REFLECT - PRospective Evaluation of Freshly ImpLantEd Cancers in Mice to Test Drug Response in Matching Host
To evaluate feasibility of prospective pPDX generation, drug sensitivity testing and data integration from (i) surgical samples following neoadjuvant chemotherapy; (ii) biopsies or surgical resection of metastatic lesions
To provide information about the drug sensitivity of patients’ tumours when grown as personalized patient derived xenografts that could complement tumour molecular profiling information to guide treatment selection.

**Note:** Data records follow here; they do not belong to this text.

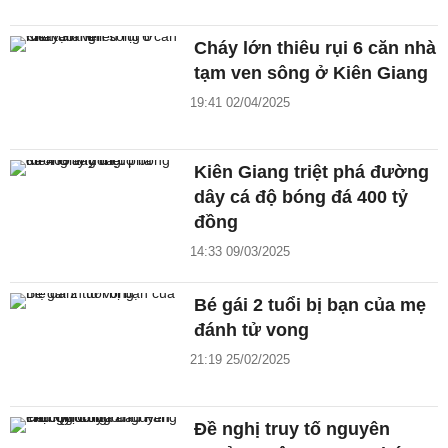
Cháy lớn thiêu rụi 6 căn nhà
tạm ven sông ở Kiên Giang
19:41 02/04/2025
Kiên Giang triệt phá đường
dây cá độ bóng đá 400 tỷ
đồng
14:33 09/03/2025
Bé gái 2 tuổi bị bạn của mẹ
đánh tử vong
21:19 25/02/2025
Đề nghị truy tố nguyên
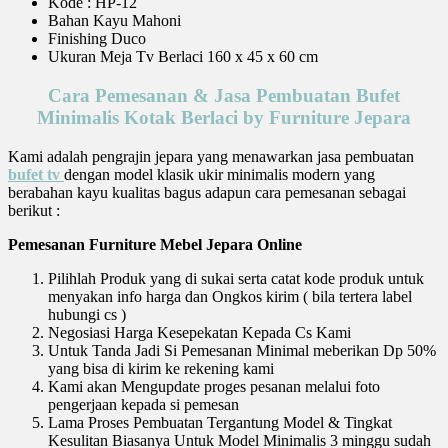
Kode : HP-12
Bahan Kayu Mahoni
Finishing Duco
Ukuran Meja Tv Berlaci 160 x 45 x 60 cm
Cara Pemesanan & Jasa Pembuatan Bufet
Minimalis Kotak Berlaci by Furniture Jepara
Kami adalah pengrajin jepara yang menawarkan jasa pembuatan
bufet tv
dengan model klasik ukir minimalis modern yang
berabahan kayu kualitas bagus adapun cara pemesanan sebagai
berikut :
Pemesanan Furniture Mebel Jepara Online
Pilihlah Produk yang di sukai serta catat kode produk untuk
menyakan info harga dan Ongkos kirim ( bila tertera label
hubungi cs )
Negosiasi Harga Kesepekatan Kepada Cs Kami
Untuk Tanda Jadi Si Pemesanan Minimal meberikan Dp 50%
yang bisa di kirim ke rekening kami
Kami akan Mengupdate proges pesanan melalui foto
pengerjaan kepada si pemesan
Lama Proses Pembuatan Tergantung Model & Tingkat
Kesulitan Biasanya Untuk Model Minimalis 3 minggu sudah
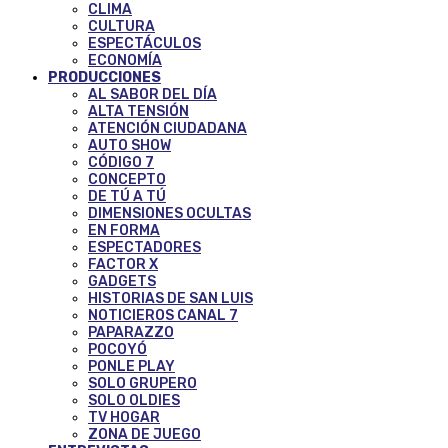
CLIMA
CULTURA
ESPECTÁCULOS
ECONOMÍA
PRODUCCIONES
AL SABOR DEL DÍA
ALTA TENSIÓN
ATENCIÓN CIUDADANA
AUTO SHOW
CÓDIGO 7
CONCEPTO
DE TÚ A TÚ
DIMENSIONES OCULTAS
EN FORMA
ESPECTADORES
FACTOR X
GADGETS
HISTORIAS DE SAN LUIS
NOTICIEROS CANAL 7
PAPARAZZO
POCOYÓ
PONLE PLAY
SOLO GRUPERO
SOLO OLDIES
TV HOGAR
ZONA DE JUEGO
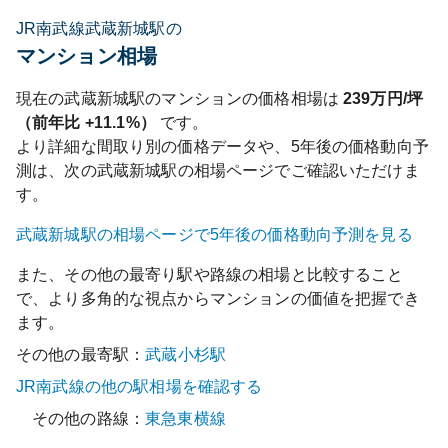
JR南武線武蔵新城駅の
マンション相場
現在の
武蔵新城
駅のマンションの価格相場は
239
万円/坪
（前年比
+11.1%
）
です。
より詳細な間取り別の価格データや、5年後の価格動向予
測は、次の
武蔵新城
駅の相場ページでご確認いただけま
す。
武蔵新城
駅の相場ページで5年後の価格動向予測を見る
また、その他の最寄り駅や路線の相場と比較すること
で、より多角的な視点からマンションの価値を把握でき
ます。
その他の最寄駅：
武蔵小杉
駅
JR南武線
の他の駅相場を確認する
その他の路線：
東急東横線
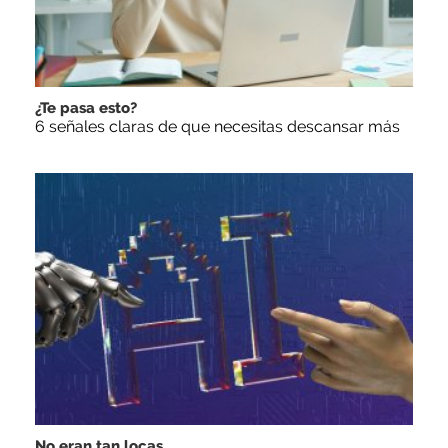
¿Te pasa esto?
6 señales claras de que necesitas descansar más
No eran tan locas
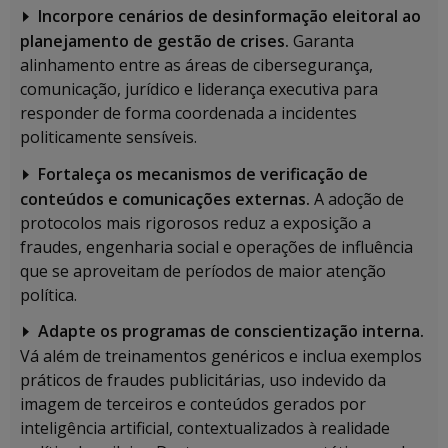
Incorpore cenários de desinformação eleitoral ao
planejamento de gestão de crises.
Garanta
alinhamento entre as áreas de cibersegurança,
comunicação, jurídico e liderança executiva para
responder de forma coordenada a incidentes
politicamente sensíveis.
Fortaleça os mecanismos de verificação de
conteúdos e comunicações externas.
A adoção de
protocolos mais rigorosos reduz a exposição a
fraudes, engenharia social e operações de influência
que se aproveitam de períodos de maior atenção
política.
Adapte os programas de conscientização interna.
Vá além de treinamentos genéricos e inclua exemplos
práticos de fraudes publicitárias, uso indevido da
imagem de terceiros e conteúdos gerados por
inteligência artificial, contextualizados à realidade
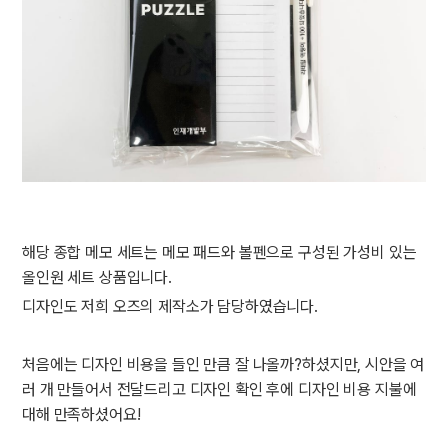
해당 종합 메모 세트는 메모 패드와 볼펜으로 구성된 가성비 있는
올인원 세트 상품입니다.
디자인도 저희 오즈의 제작소가 담당하였습니다.
처음에는 디자인 비용을 들인 만큼 잘 나올까?하셨지만, 시안을 여
러 개 만들어서 전달드리고 디자인 확인 후에 디자인 비용 지불에
대해 만족하셨어요!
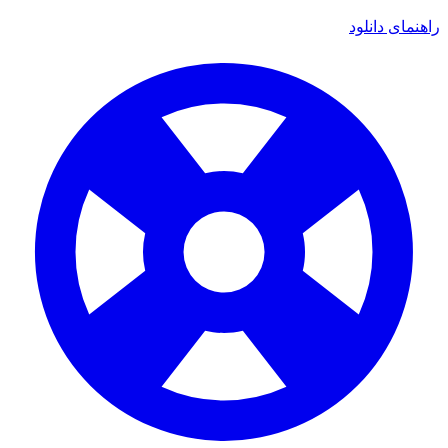
ای دانلود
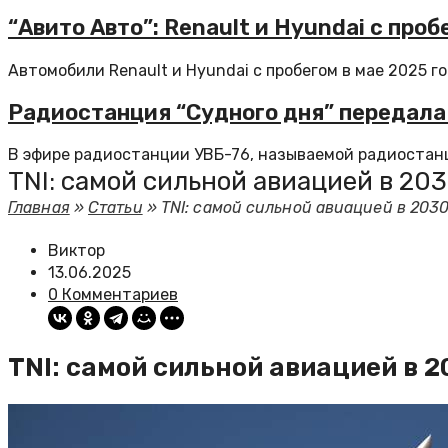
“Авито Авто”: Renault и Hyundai с про
Автомобили Renault и Hyundai с пробегом в мае 2025 год
Радиостанция “Судного дня” передала
В эфире радиостанции УВБ-76, называемой радиостанцие
TNI: самой сильной авиацией в 20
Главная
»
Статьи
»
TNI: самой сильной авиацией в 203
Виктор
13.06.2025
0 Комментариев
TNI: самой сильной авиацией в 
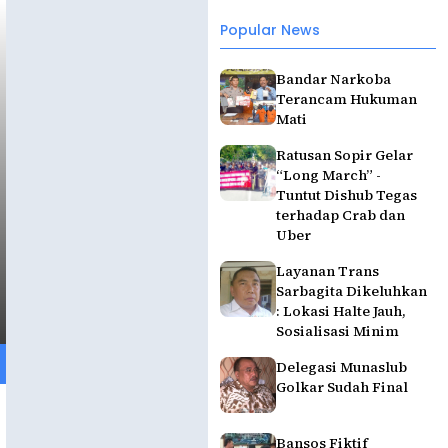
Popular News
Bandar Narkoba
Terancam Hukuman
Mati
Ratusan Sopir Gelar
“Long March” -
Tuntut Dishub Tegas
terhadap Crab dan
Uber
Layanan Trans
Sarbagita Dikeluhkan
: Lokasi Halte Jauh,
Sosialisasi Minim
Delegasi Munaslub
Golkar Sudah Final
Bansos Fiktif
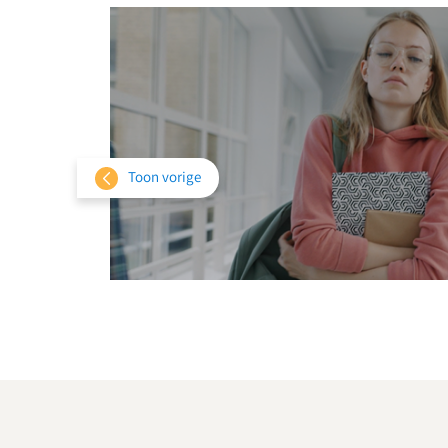
Toon vorige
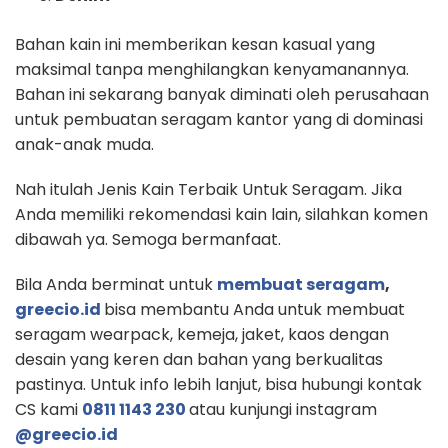
Bahan kain ini memberikan kesan kasual yang
maksimal tanpa menghilangkan kenyamanannya.
Bahan ini sekarang banyak diminati oleh perusahaan
untuk pembuatan seragam kantor yang di dominasi
anak-anak muda.
Nah itulah Jenis Kain Terbaik Untuk Seragam. Jika
Anda memiliki rekomendasi kain lain, silahkan komen
dibawah ya. Semoga bermanfaat.
Bila Anda berminat untuk
membuat seragam
,
greecio.id
bisa membantu Anda untuk membuat
seragam wearpack, kemeja, jaket, kaos dengan
desain yang keren dan bahan yang berkualitas
pastinya. Untuk info lebih lanjut, bisa hubungi kontak
CS kami
0811 1143 230
atau kunjungi instagram
@greecio.id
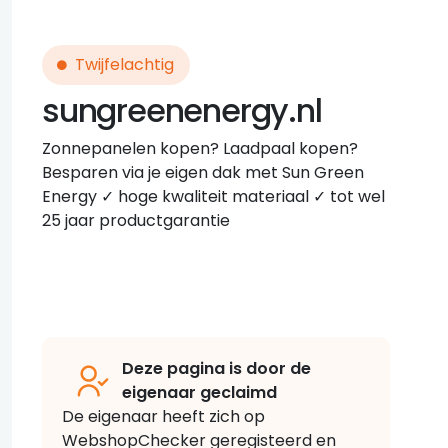
Twijfelachtig
sungreenenergy.nl
Zonnepanelen kopen? Laadpaal kopen?
Besparen via je eigen dak met Sun Green
Energy ✓ hoge kwaliteit materiaal ✓ tot wel
25 jaar productgarantie
Deze pagina is door de
eigenaar geclaimd
De eigenaar heeft zich op
WebshopChecker geregisteerd en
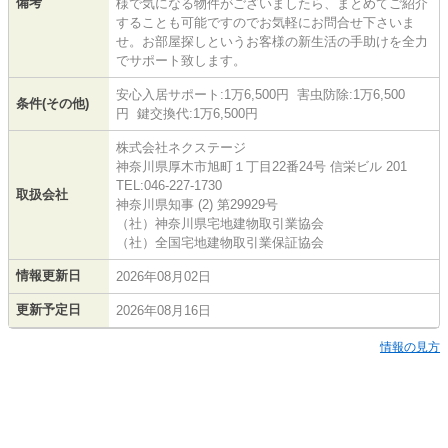
備考
様で気になる物件がございましたら、まとめてご紹介
することも可能ですのでお気軽にお問合せ下さいま
せ。お部屋探しというお客様の新生活の手助けを全力
でサポート致します。
安心入居サポート:1万6,500円 害虫防除:1万6,500
条件(その他)
円 鍵交換代:1万6,500円
株式会社ネクステージ
神奈川県厚木市旭町１丁目22番24号 信栄ビル 201
TEL:046-227-1730
取扱会社
神奈川県知事 (2) 第29929号
（社）神奈川県宅地建物取引業協会
（社）全国宅地建物取引業保証協会
情報更新日
2026年08月02日
更新予定日
2026年08月16日
情報の見方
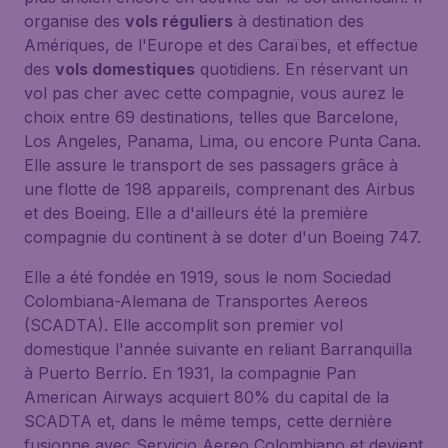
organise des
vols réguliers
à destination des
Amériques, de l'Europe et des Caraïbes, et effectue
des
vols domestiques
quotidiens. En réservant un
vol pas cher avec cette compagnie, vous aurez le
choix entre 69 destinations, telles que Barcelone,
Los Angeles, Panama, Lima, ou encore Punta Cana.
Elle assure le transport de ses passagers grâce à
une flotte de 198 appareils, comprenant des Airbus
et des Boeing. Elle a d'ailleurs été la première
compagnie du continent à se doter d'un Boeing 747.
Elle a été fondée en 1919, sous le nom Sociedad
Colombiana-Alemana de Transportes Aereos
(SCADTA). Elle accomplit son premier vol
domestique l'année suivante en reliant Barranquilla
à Puerto Berrío. En 1931, la compagnie Pan
American Airways acquiert 80% du capital de la
SCADTA et, dans le même temps, cette dernière
fusionne avec Servicio Aereo Colombiano et devient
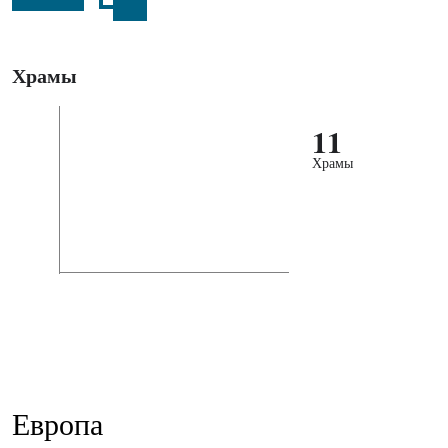
Храмы
11
Храмы
Европа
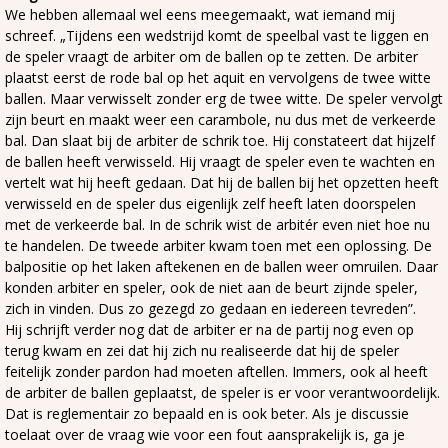
We hebben allemaal wel eens meegemaakt, wat iemand mij
schreef. „Tijdens een wedstrijd komt de speelbal vast te liggen en
de speler vraagt de arbiter om de ballen op te zetten. De arbiter
plaatst eerst de rode bal op het aquit en vervolgens de twee witte
ballen. Maar verwisselt zonder erg de twee witte. De speler vervolgt
zijn beurt en maakt weer een carambole, nu dus met de verkeerde
bal. Dan slaat bij de arbiter de schrik toe.
Hij constateert dat hijzelf
de ballen heeft verwisseld. Hij vraagt de speler even te wachten en
vertelt wat hij heeft gedaan. Dat hij de ballen bij het opzetten heeft
verwisseld en de speler dus eigenlijk zelf heeft laten doorspelen
met de verkeerde bal. In de schrik wist de arbitér even niet hoe nu
te handelen. De tweede arbiter kwam toen met een oplossing. De
balpositie op het laken aftekenen en de ballen weer omruilen. Daar
konden arbiter en speler, ook de niet aan de beurt zijnde speler,
zich in vinden. Dus zo gezegd zo gedaan en iedereen tevreden”.
Hij schrijft verder nog dat de arbiter er na de partij nog even op
terug kwam en zei dat hij zich nu realiseerde dat hij de speler
feitelijk zonder pardon had moeten aftellen. Immers, ook al heeft
de arbiter de ballen geplaatst, de speler is er voor verantwoordelijk.
Dat is reglementair zo bepaald en is ook beter. Als je discussie
toelaat over de vraag wie voor een fout aansprakelijk is, ga je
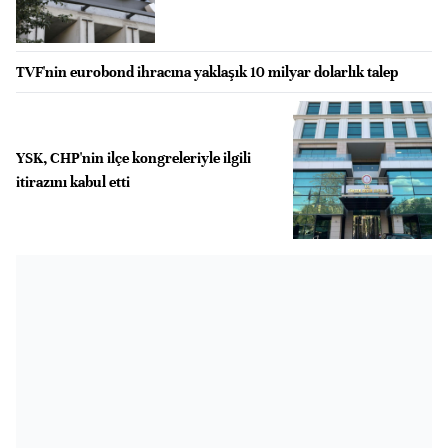
TVF'nin eurobond ihracına yaklaşık 10 milyar dolarlık talep
YSK, CHP'nin ilçe kongreleriyle ilgili
itirazını kabul etti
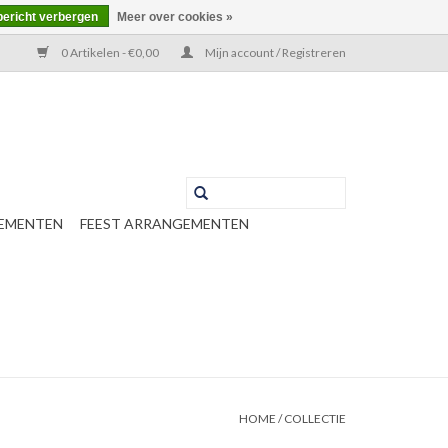
bericht verbergen
Meer over cookies »
0 Artikelen - €0,00
Mijn account / Registreren
EMENTEN
FEEST ARRANGEMENTEN
HOME
/
COLLECTIE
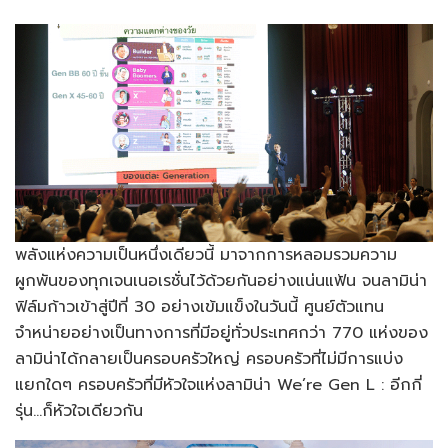
พลังแห่งความเป็นหนึ่งเดียวนี้ มาจากการหลอมรวมความ
ผูกพันของทุกเจนเนอเรชั่นไว้ด้วยกันอย่างแน่นแฟ้น จนลามิน่า
ฟิล์มก้าวเข้าสู่ปีที่ 30 อย่างเข้มแข็งในวันนี้ ศูนย์ตัวแทน
จำหน่ายอย่างเป็นทางการที่มีอยู่ทั่วประเทศกว่า 770 แห่งของ
ลามิน่าได้กลายเป็นครอบครัวใหญ่ ครอบครัวที่ไม่มีการแบ่ง
แยกใดๆ ครอบครัวที่มีหัวใจแห่งลามิน่า We’re Gen L : อีกกี่
รุ่น…ก็หัวใจเดียวกัน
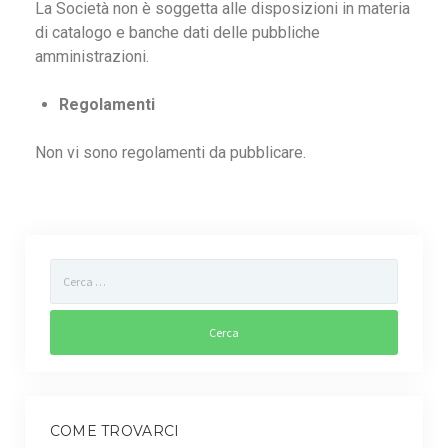
La Società non è soggetta alle disposizioni in materia
Gestione dell’Ambiente
di catalogo e banche dati delle pubbliche
amministrazioni.
Controllo disinfestazione
Regolamenti
Gestione verde pubblico
Non vi sono regolamenti da pubblicare.
Sportello agro-ambientale
Controllo colombi
Carta dei Servizi
Territorio
Contatti
Lavora con noi
COME TROVARCI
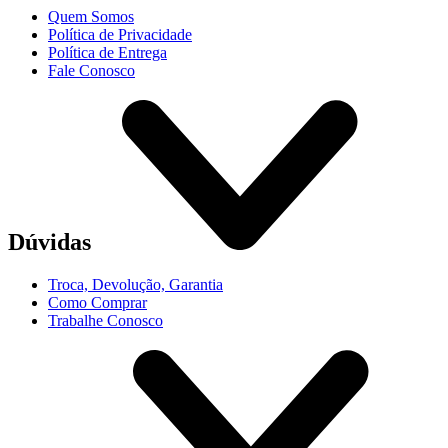
Quem Somos
Política de Privacidade
Política de Entrega
Fale Conosco
Dúvidas
Troca, Devolução, Garantia
Como Comprar
Trabalhe Conosco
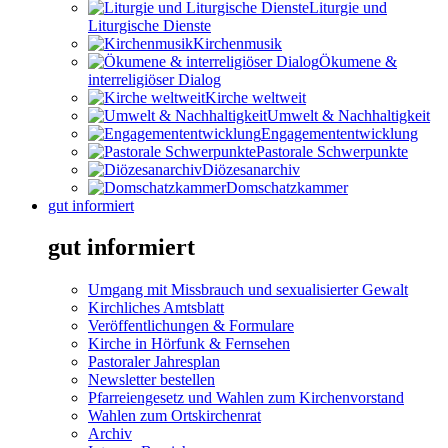
Liturgie und
Liturgische Dienste
Kirchenmusik
Ökumene &
interreligiöser Dialog
Kirche weltweit
Umwelt & Nachhaltigkeit
Engagemententwicklung
Pastorale Schwerpunkte
Diözesanarchiv
Domschatzkammer
gut informiert
gut informiert
Umgang mit Missbrauch und sexualisierter Gewalt
Kirchliches Amtsblatt
Veröffentlichungen & Formulare
Kirche in Hörfunk & Fernsehen
Pastoraler Jahresplan
Newsletter bestellen
Pfarreiengesetz und Wahlen zum Kirchenvorstand
Wahlen zum Ortskirchenrat
Archiv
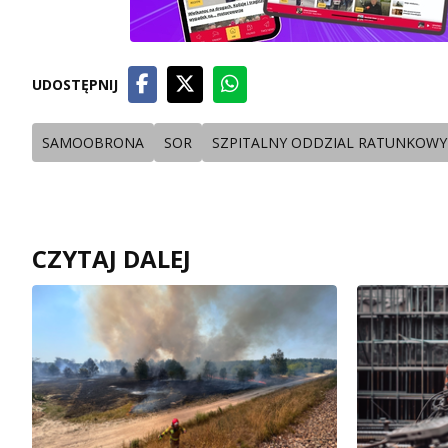
UDOSTĘPNIJ
SAMOOBRONA
SOR
SZPITALNY ODDZIAL RATUNKOWY
CZYTAJ DALEJ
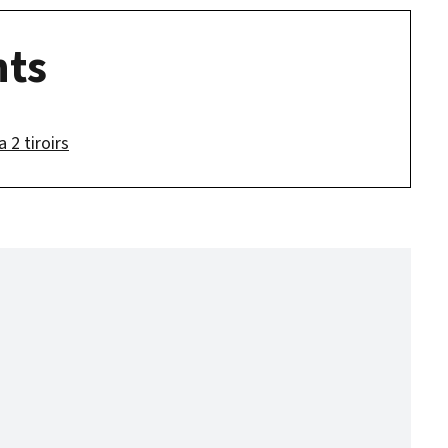
ts
 2 tiroirs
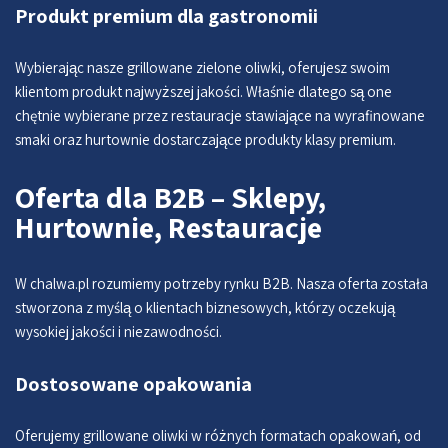
Produkt premium dla gastronomii
Wybierając nasze grillowane zielone oliwki, oferujesz swoim
klientom produkt najwyższej jakości. Właśnie dlatego są one
chętnie wybierane przez restauracje stawiające na wyrafinowane
smaki oraz hurtownie dostarczające produkty klasy premium.
Oferta dla B2B – Sklepy,
Hurtownie, Restauracje
W chalwa.pl rozumiemy potrzeby rynku B2B. Nasza oferta została
stworzona z myślą o klientach biznesowych, którzy oczekują
wysokiej jakości i niezawodności.
Dostosowane opakowania
Oferujemy grillowane oliwki w różnych formatach opakowań, od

To compare genomic alterations in clinical and pPDX samples
To identify mechanisms of acquired drug resistance in pPDX and determine if these reflect clinical findings
Rapid advances in genomic characterization technologies have made clinical sequencing feasible, such that profiling of patient tumour samples to identify “actionable mutations” (defined here as alterations that predict or confer sensitivity or resistance to a drug) is being rapidly adopted, with the goal of identifying potential treatment strategies based on individual tumour characteristics. It is possible, however, that the success of genomic-based predictive biomarkers may be limited by several factors, including intra-tumoural heterogeneity, the multiplicity of genetic aberrations that occur in human cancers, the presence of epigenetic alterations and other potential modifiers of tumour response. In many cases, the predictive value of mutations for drug response are unknown. One alternate approach that has been proposed to help guide the selection of therapy for individual patients is the application of in vivo drug testing in personalized patient-derived xenografts (pPDX) – which are laboratory models of an individual’s cancer grown and expanded in cohorts of immunocompromised mice. This provides an opportunity to assess impact of a variety of drugs on in vivo tumour growth.